Things? are looking up
“Please mention the names of Jasbir Singh and his wife Sukhwinder Kaur. At a time when I felt abandoned, they reached out to financially help me. They even brought clothes for us,” Bant tells us, at the start of our conversation. Bant had met Jasbir at a function held to commemorate Baba Jeevan Singh at Moga on February 26. Soon, Jasbir and his wife paid him a visit at his home in village Burj Jhabbar at Punjab’s Mansa district. “I felt quite embarrassed to host them. They had come all the way from Delhi,” says Bant, while narrating minute details of the couple’s brief stay. “I don’t have any creature comforts. At night, they slept on charpoys in the courtyard, under the open sky,” he continues, adding that he only managed to complete building his house after his plight was highlighted in the media, and well-wishers came forward with help.

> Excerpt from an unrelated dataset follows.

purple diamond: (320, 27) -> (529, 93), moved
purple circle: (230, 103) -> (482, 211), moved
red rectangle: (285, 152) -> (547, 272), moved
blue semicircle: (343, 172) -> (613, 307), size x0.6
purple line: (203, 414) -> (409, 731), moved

Nirupama Dutt, a noted poet, author and journalist, has written a book on Bant Singh, called The Ballad of Bant Singh. Speaking to Outlook, she picks up her English translation of the memoirs of another Punjabi Dalit poet: Poet of the Revolution: The Memoir of Lal Singh Dil, and quotes him: “For us, trees don’t bear fruit. For us, flowers don’t bloom. For us, there is no spring. For us, there is no revolution.”

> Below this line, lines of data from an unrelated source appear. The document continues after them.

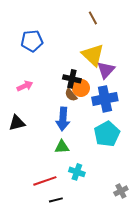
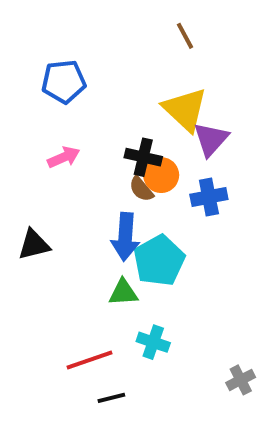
pink arrow: (25, 86) -> (64, 157), moved
blue cross: (105, 99) -> (209, 197), size x0.7
cyan pentagon: (107, 134) -> (159, 261), moved

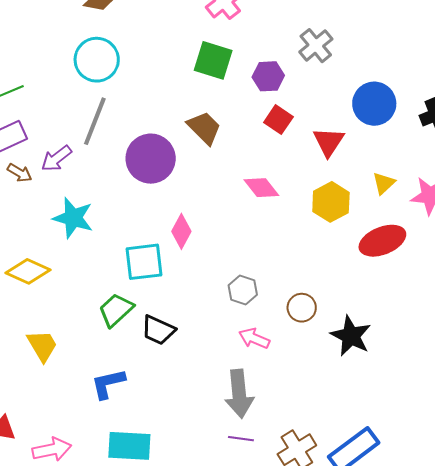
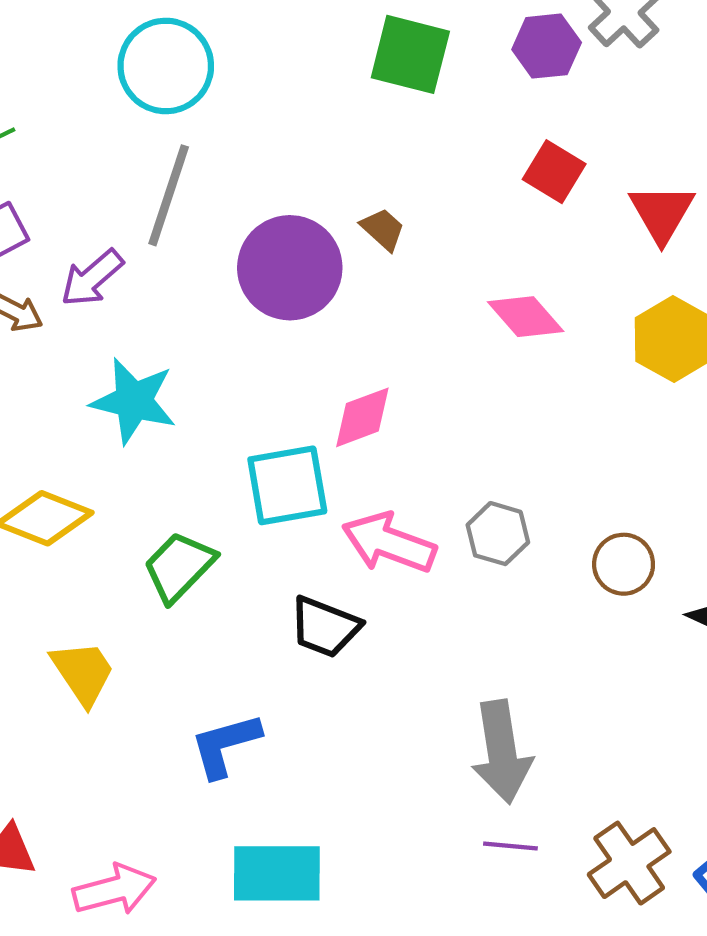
purple hexagon: (268, 76) -> (547, 46), moved
brown trapezoid: (204, 128) -> (383, 229), moved, size x0.6
pink diamond: (181, 231) -> (362, 417), turned 44
green trapezoid: (116, 310) -> (179, 567), moved
pink arrow: (254, 338) -> (389, 543), moved, size x1.4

The experience of Bant and his daughter got unprecedented media attention, converting him into a Dalit icon, says Nirupama. “The Jatt boys got punished. Raping a Dalit girl is seen a coming-of-age act for Jatt boys in Punjab’s Malwa. They later resolve the matter by paying off the victim’s family a meagre Rs 2,000-5,000,” she says, adding that the extent to which landless Dalits economically depend on Jatts for survival is such that they have no option but to keep quiet. “But here was a man who fought back.”

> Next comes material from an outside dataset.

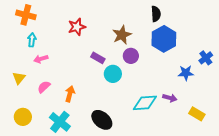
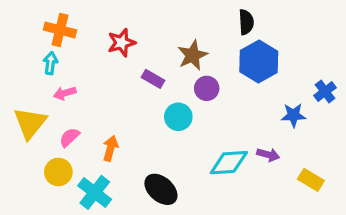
orange cross: (26, 15) -> (60, 30), moved
purple rectangle: (98, 58) -> (153, 79), moved
yellow triangle: (19, 78) -> (30, 123), size x1.6
yellow circle: (23, 117) -> (58, 172), moved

Describing Bant as a leading living Dalit icon, Nirupama says, “He is facing financial hardships as promises made by previous governments—a five acre plot, and a government job for one of his children—never materialised.” Talking about Bant’s disenchantment with left parties, she says, “There too, the leadership comprises Jatts. Of course, they stood by him during his hospitalisation. But he was also often snubbed after his public speeches.” On Bant’s association with AAP, says Nirupama, “When former editor, Kanwar Sandhu contested election as AAP candidate from Kharar constituency, the party needed a Dalit face. But during the last election, the party’s Mansa candidate didn’t even allow Bant Singh at his rallies.” That’s how difficult changing grassroots realities are.